Imbue’s absence of conventional investors on its capitalization table (with Stein’s Threshold being the only exception) has also sparked inquiries. The founders assert they intentionally avoided any official meetings with venture capital firms during Imbue’s recent fundraising endeavors, largely due to their acknowledgment that their work may require years to yield verified commercial projects. “I believe it’s actually advantageous to be somewhat of an outsider, to adopt a fresh perspective,” their investor, McCaleb, concurred.
Regarding Imbue’s staggering valuation for such an emerging endeavor, McCaleb expressed satisfaction with the extent of the potential after witnessing a demonstration that illustrated how Qiu and Albrecht might ultimately develop agents; it contrasted with “99% of the [research] initiatives” he observed at other AI laboratories. (Qiu and Albrecht indicated that they could not publicly disclose that demonstration yet).
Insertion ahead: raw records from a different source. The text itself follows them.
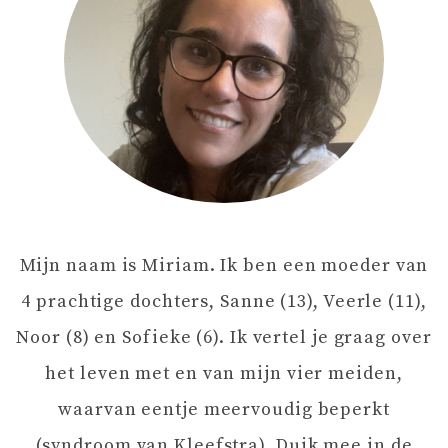
T
N
A
V
I
Mijn naam is Miriam. Ik ben een moeder van
G
4 prachtige dochters, Sanne (13), Veerle (11),
A
Noor (8) en Sofieke (6). Ik vertel je graag over
het leven met en van mijn vier meiden,
T
waarvan eentje meervoudig beperkt
I
(syndroom van Kleefstra). Duik mee in de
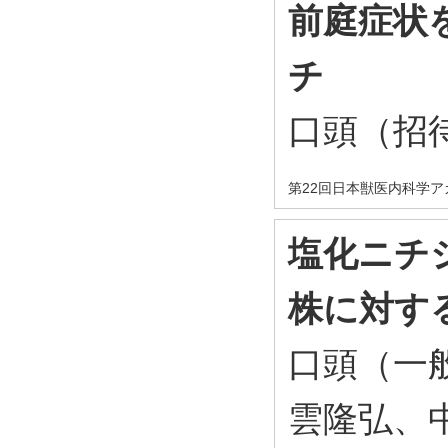
前庭症状
チ
口頭（招
第22回日本獣医内科学
塩化ニチ
株に対す
口頭（一
雲隆弘、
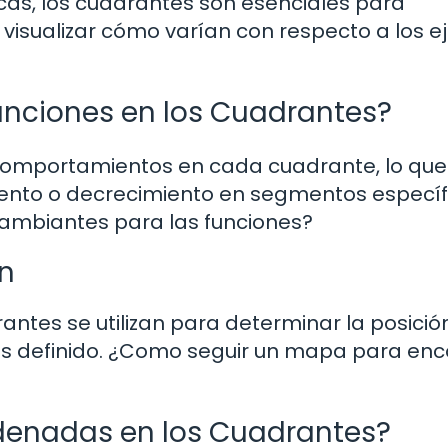
as, los cuadrantes son esenciales para
isualizar cómo varían con respecto a los ej
nciones en los Cuadrantes?
 comportamientos en cada cuadrante, lo que
iento o decrecimiento en segmentos específ
ambiantes para las funciones?
n
antes se utilizan para determinar la posició
s definido. ¿Como seguir un mapa para enc
denadas en los Cuadrantes?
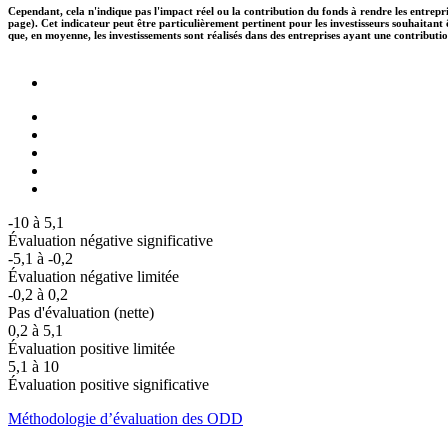
Cependant, cela n'indique pas l'impact réel ou la contribution du fonds à rendre les entrepr
page). Cet indicateur peut être particulièrement pertinent pour les investisseurs souhaita
que, en moyenne, les investissements sont réalisés dans des entreprises ayant une contributi
-10 à 5,1
Évaluation négative significative
-5,1 à -0,2
Évaluation négative limitée
-0,2 à 0,2
Pas d'évaluation (nette)
0,2 à 5,1
Évaluation positive limitée
5,1 à 10
Évaluation positive significative
Méthodologie d’évaluation des ODD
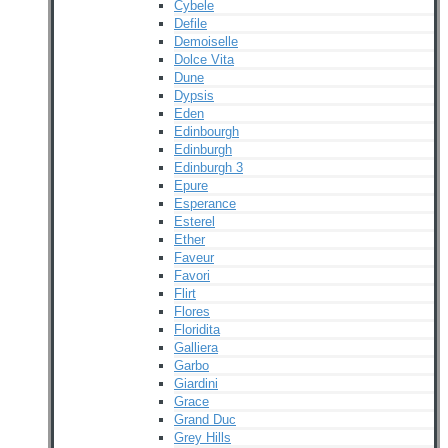
Cybele
Defile
Demoiselle
Dolce Vita
Dune
Dypsis
Eden
Edinbourgh
Edinburgh
Edinburgh 3
Epure
Esperance
Esterel
Ether
Faveur
Favori
Flirt
Flores
Floridita
Galliera
Garbo
Giardini
Grace
Grand Duc
Grey Hills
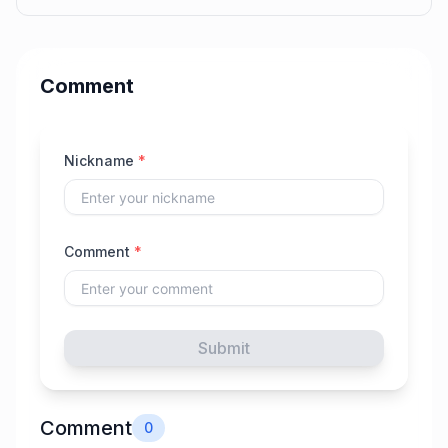
Comment
Nickname
*
Comment
*
Submit
Comment
0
“To genuinely advance this research to the next stage and see if we can construct it and then subsequently commercialize it, substantial funding is needed, as GPUs are essential, right?” McCaleb remarked. “We could either persist with our research while all these other labs proceeded with substantial progress, or we could take a gamble here and move forward. Thus, it just felt like the right moment to do so.”
Imbue may one day experience its own public-facing epiphany, akin to OpenAI’s successful debut of ChatGPT. Such developments require time. Qiu and Albrecht referenced Cruise, the self-driving car enterprise whose cofounder is now an investor, and how early enthusiasm surrounding demonstrations is currently leading to broader acceptance, a decade later. Mainstreaming agents like Imbue likely won’t span a decade, Albrecht asserted; however, it won’t occur within just a few months either.
“We will be actively investigating,” Albrecht stated. “We want to hold off until we are confident, believing that this is truly exceptional, we trust it, and it’s robust, safe, and outstanding, before we present it to the public.”